【完】李寵妃恋譚―この世界、君と共に―
「御心遣いには感謝しますが、あまり珍しいことでもありませんよ。何せ、怜世もまた、恋人を失った身ですから」
いきなり話題を振られて、怜世さんは驚きつつも、困ったように笑って。
「その方は……」
「生きてはいますよ。―もう、手の届かぬ人ですが」
「……」
生きているのに、会えない。届かない。愛せない。
まるで、翠蓮のようで。
なんて声をかけていいのか、分からない。
思わず、俯くと。
「―そんな顔をなさって、俯いてはいけません。貴女は皇帝陛下の妃となられるのですから」
と、怜世さんに顎を掬われて。
「しっかりしてください。貴女は必ず、見つけ出すんでしょう?」
嵐雪さんから話を聞いているであろう、怜世さんと桂鳳さんに微笑みかけられて、翠蓮は頷く。
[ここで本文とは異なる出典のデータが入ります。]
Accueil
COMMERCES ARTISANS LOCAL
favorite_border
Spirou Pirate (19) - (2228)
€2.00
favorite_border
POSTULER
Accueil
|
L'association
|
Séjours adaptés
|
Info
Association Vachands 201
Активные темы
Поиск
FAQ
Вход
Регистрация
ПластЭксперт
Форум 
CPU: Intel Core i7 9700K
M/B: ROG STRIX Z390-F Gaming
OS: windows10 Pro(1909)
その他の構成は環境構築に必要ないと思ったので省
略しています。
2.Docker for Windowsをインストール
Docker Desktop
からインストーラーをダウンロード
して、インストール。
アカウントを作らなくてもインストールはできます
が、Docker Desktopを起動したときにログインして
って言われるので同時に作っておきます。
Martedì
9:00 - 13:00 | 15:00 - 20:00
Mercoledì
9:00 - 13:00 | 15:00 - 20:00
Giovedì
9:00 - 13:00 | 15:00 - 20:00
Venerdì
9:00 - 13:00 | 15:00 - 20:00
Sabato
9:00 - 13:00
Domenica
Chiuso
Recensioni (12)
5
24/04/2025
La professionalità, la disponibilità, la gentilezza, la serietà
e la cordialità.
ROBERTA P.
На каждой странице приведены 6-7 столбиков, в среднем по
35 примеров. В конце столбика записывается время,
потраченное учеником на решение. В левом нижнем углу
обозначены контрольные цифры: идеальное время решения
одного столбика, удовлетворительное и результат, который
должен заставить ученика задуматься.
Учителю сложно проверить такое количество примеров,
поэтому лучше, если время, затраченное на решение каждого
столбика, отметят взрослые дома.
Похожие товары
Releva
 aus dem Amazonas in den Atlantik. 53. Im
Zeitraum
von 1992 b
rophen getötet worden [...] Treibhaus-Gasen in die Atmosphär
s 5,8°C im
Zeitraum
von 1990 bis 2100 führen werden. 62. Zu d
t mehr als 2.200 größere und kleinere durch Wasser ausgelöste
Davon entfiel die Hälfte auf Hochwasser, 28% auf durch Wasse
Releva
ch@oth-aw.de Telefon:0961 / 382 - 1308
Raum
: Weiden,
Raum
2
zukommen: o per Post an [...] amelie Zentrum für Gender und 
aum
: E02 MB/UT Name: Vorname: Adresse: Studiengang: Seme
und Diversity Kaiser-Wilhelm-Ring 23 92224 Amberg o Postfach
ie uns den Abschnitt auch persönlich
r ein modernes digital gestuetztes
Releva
(陛下の……黎祥の、妃。他人から言われると、何か、実感が湧いてくる。私……黎祥の妃になるんだ)
あの、三千の麗しき花々の咲き誇る牢獄で。
そう考えると、少し落ち込む。
例え、事件を解決するためでも……黎祥の名ばかりの妻にはなりたくなかったのに。
何かを得るためには、何かを犠牲にしなければならない。
分かっていることでも、胸は痛い。
風化して欲しかった想いは今も残り、叫べない想いの代わりに、涙が零れる。
「―ちょっと」
「「ん??」」
「怜世、桂鳳、あまり、李妃(リヒ)様を虐めないでくれる?」
俯いていると、その場に玲瓏な声を響く。